Speculative thinking.
Darwin’s experience.
Within certain limits thinking begets feeling, and feeling stimulates thinking. Beyond these limits each interferes with the other. When feeling rises to the height of passion it beclouds the judgment and prevents reflection. Certain kinds of speculative thinking leave the heart cold and ultimately destroy the better emotions and the warmer affections. “It is terrible,” said the daughter of a voluminous writer on theology, “when a man feels a perpetual impulse to write. It makes him a stranger in his own house, and deprives wife and children of their husband and father.” Abstract thinking may be indulged in to the exclusion of the tastes and emotions which help to make life worth living. The oft-quoted experience of Darwin is a case in point. In his autobiography he gives his experience, showing the effect of his exclusive devotion to scientific pursuits upon his ability to enjoy poetry, music, and pictures. “Up to the age of thirty and beyond it poetry of many kinds gave me great pleasure, and even as a school-boy I took intense delight in Shakespeare, especially in the historical plays. I have also said that pictures formerly gave me considerable and music very great delight. But now for many years I cannot endure to read a line of poetry. I have tried lately to read Shakespeare, and found it so intolerably dull that it nauseated me. I have also almost lost my taste for pictures or music. Music generally sets me thinking too energetically on what I have been at work on, instead of giving me pleasure.... My mind seems to have become a kind of machine for grinding general laws out of large collections of facts; but why this should have caused the atrophy of that part of the brain alone, on which the higher tastes depend, I cannot conceive.... If I had to live my life again, I would have made a rule to read some poetry and listen to some music at least once a week; for perhaps the parts of my brain now atrophied would thus have been kept alive through use. The loss of these tastes is a loss of happiness, and may possibly be injurious to the intellect, and more probably to the moral character by enfeebling the emotional part of our nature.”[53]
The sight of an audience.
Every teacher has both felt and witnessed the effect of embarrassment upon ability to think. To face an audience of a thousand people was embarrassing to some excellent thinkers like Melanchthon and Washington. On the other hand, the sight of a multitude of listening, upturned faces stimulates natures and temperaments like that of Martin Luther and Patrick Henry, causing them to think more vigorously and to feel more deeply.
Great thoughts.
Great thoughts spring from the heart. This is certainly true of thoughts which have lifted men to higher planes of effort. And it is true of the best thoughts and volitions which a pupil puts forth. The desire for knowledge may develop into the love of truth.
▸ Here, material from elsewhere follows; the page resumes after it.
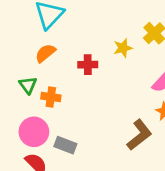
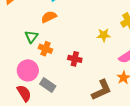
yellow star: (123, 48) -> (104, 35), moved
red cross: (88, 65) -> (75, 59), moved

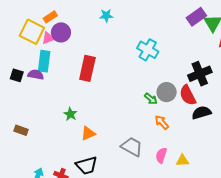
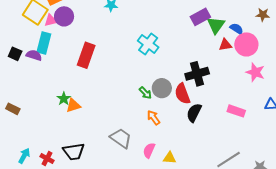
black semicircle: (201, 113) -> (194, 113), turned -54
orange triangle: (88, 133) -> (73, 105), moved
The student is half made as soon as he seeks knowledge for its own sake and values the possession of truth above all other worldly possessions.
Interest.
The Herbartians deserve praise for the attention they have given the doctrine of interest. The older text-books on psychology seldom refer to interest as an important element in the education of the child. The greatest boon which can come to a child is happiness, and this was impossible in the days when fear of the rod held sway in the school-room. Then children looked forward to the school with feelings of dread; they went with fear and trembling. From the day that the children became interested in their lessons the rod was no longer required. Instead of crying because they must go to school, they now cry because they cannot go. Through interest the school becomes the place to which children best like to go.